11 New Restaurant Concepts...
...Reimagining Fast Food & Casual Dining
July 17, 2018 cbinsights
Friendly's went bankrupt, and Subway is closing 500+ locations. But even as fast food and casual dining stalwarts struggle, people haven't stopped eating out — in fact, they're spending more at restaurants and bars than ever. Where they choose to go, though, is fundamentally shifting.
Brick-and-mortar businesses have been hammered over the past decade — with the exception of one bright spot.
But it’s not your parents’ fast food and casual dining chains that are seeing the upside. Instead, new millennial-inspired and tech-infused dining trends have been emerging across the US and internationally.
Fast food and casual dining aren’t going away — but they are fundamentally changing.
“Fast food” is no longer just greasy burgers and fries. It’s a perfect espresso shot pulled in record time by a fully robotic barista. It’s a stand-up omakase meal at a sushi kiosk.
And “casual dining” is a far cry from a family meal at Applebee’s. It might mean a night out with friends at a food hall that doubles as an event space, or visiting a restaurant that has meals for you and your dog.
From matcha kelp noodles at the vegan fast casual By Chloe, to wild ferments at kombucha taproom Cultured South, the way we eat in America (and around the world) is changing.
The old guard of American dining is switching up their games to compete:
- McDonald’s is adding self-serve kiosks to many of its franchises, upping the ante with mobile order technology.
- Domino’s is taking things even further, incorporating artificial intelligence to make sure its pizza toppings are perfectly distributed. Not to mention piloting autonomous pizza making and delivery.
As more customers expect on-demand ordering, big players have struck deals with startups like UberEATS and GrubHub to ensure greater reach and retain existing customers.

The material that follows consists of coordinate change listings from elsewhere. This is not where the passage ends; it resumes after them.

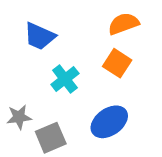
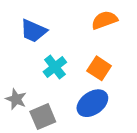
orange square: (117, 63) -> (99, 68), moved
gray star: (19, 117) -> (16, 99), turned 30

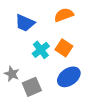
orange semicircle: (104, 20) -> (64, 15), moved
orange square: (99, 68) -> (64, 48), moved

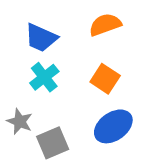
cyan cross: (41, 50) -> (44, 77), moved

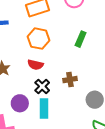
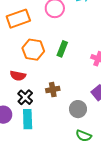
orange hexagon: (39, 39) -> (33, 50), moved

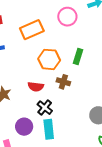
brown cross: (53, 90) -> (63, 82), moved, turned 32

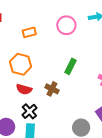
orange rectangle: (32, 30) -> (29, 32), size x0.6
orange hexagon: (49, 59) -> (21, 64), moved

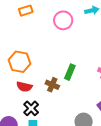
orange rectangle: (29, 32) -> (26, 11), moved
green rectangle: (70, 66) -> (70, 72), moved

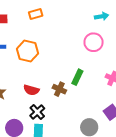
pink circle: (63, 20) -> (94, 42), moved
orange hexagon: (20, 62) -> (27, 51), moved

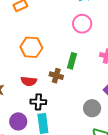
orange hexagon: (27, 51) -> (31, 47), moved
black cross: (37, 112) -> (38, 102), turned -35

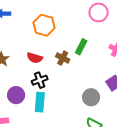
black cross: (38, 102) -> (40, 80), turned -35

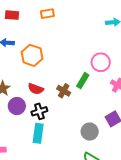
pink circle: (99, 12) -> (101, 62), moved
orange hexagon: (44, 25) -> (32, 55), moved
purple circle: (16, 95) -> (17, 106), moved

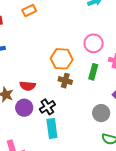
orange hexagon: (32, 55) -> (62, 59), moved
green rectangle: (83, 81) -> (93, 72), moved
red semicircle: (36, 89) -> (28, 86), moved

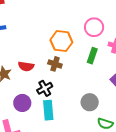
brown cross: (65, 81) -> (55, 64), moved
purple circle: (24, 108) -> (22, 103), moved
gray circle: (101, 113) -> (90, 102), moved

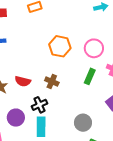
orange hexagon: (61, 41) -> (60, 46), moved

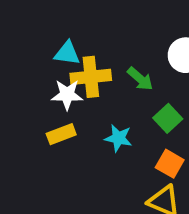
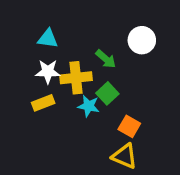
yellow cross: (91, 77) -> (76, 78), moved
green square: (168, 118) -> (107, 93), moved

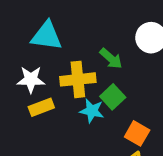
cyan triangle: (48, 39) -> (47, 36), size x1.4
white star: (48, 72) -> (31, 79), moved

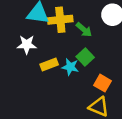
yellow cross: (78, 79) -> (60, 20), moved
yellow rectangle: (41, 107) -> (49, 64), moved

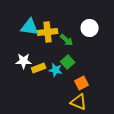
white star: (27, 45) -> (24, 61), moved
orange square: (103, 83) -> (82, 83), turned 32

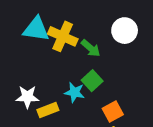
yellow cross: (48, 32) -> (63, 36), turned 30
white star: (24, 61) -> (27, 97), moved
yellow rectangle: (39, 68) -> (48, 110), moved

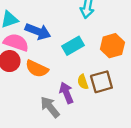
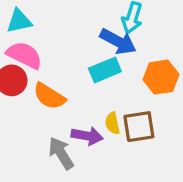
blue arrow: (38, 31) -> (118, 41), moved
purple arrow: (66, 93) -> (87, 136), turned 115

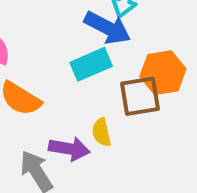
brown square: (139, 127) -> (140, 96), moved

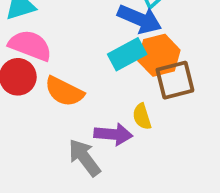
orange hexagon: (163, 73) -> (159, 55), moved

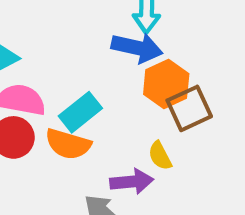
cyan rectangle: (127, 54) -> (80, 112), moved

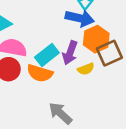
yellow semicircle: (160, 156) -> (86, 69), moved, turned -84
purple arrow: (132, 182) -> (70, 53), moved, turned 115

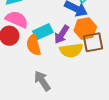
yellow semicircle: (86, 69) -> (71, 50), size x1.6
orange semicircle: (40, 73) -> (34, 45), turned 45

New restaurant concepts are redefining how we think about food, pushing established brands to reinvent themselves, spurring entrepreneurs to be creative with visual platforms like Instagram and recipes like pea-based protein, and paving a new way forward for the idea of casual dining itself.
It’s a new way that’s overdue.
Last year, Friendly’s, Bennigan’s, Logan’s Roadhouse and Joe’s Crab Shack all filed for bankruptcy. This year, Subway plans to close more than 500 locations.

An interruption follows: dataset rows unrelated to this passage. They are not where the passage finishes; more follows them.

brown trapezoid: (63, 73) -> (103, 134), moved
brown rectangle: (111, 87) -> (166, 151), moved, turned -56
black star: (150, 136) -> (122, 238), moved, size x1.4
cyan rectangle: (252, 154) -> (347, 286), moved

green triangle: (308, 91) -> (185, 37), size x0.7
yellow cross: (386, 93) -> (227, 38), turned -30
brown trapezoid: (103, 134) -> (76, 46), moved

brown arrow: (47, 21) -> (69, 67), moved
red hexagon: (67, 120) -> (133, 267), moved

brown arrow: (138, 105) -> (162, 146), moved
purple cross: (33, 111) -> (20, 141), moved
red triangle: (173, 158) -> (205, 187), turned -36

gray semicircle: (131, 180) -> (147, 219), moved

Many of yesterday’s casual dining brands are dying, but not because millennials “don’t eat out.” Americans dine out more than ever before. In 2017, the National Restaurant Association reported annual sales of $799B — close to 48% of the total amount that Americans spent on food.
That’s not a new development. In the past decade, restaurant and bar purchases have grown at twice the rate of general retail spending. Market share is simply shifting away from big chains that haven’t successfully innovated, flowing instead to new models for creating and selling food to customers.
Many of these models target millennials, who now make up the majority of the workforce in the United States, while others (like Tesla’s Supercharger Drive-In) cut across generations to target all types of affluent customers. Still others simply offer new opportunities for restaurateurs.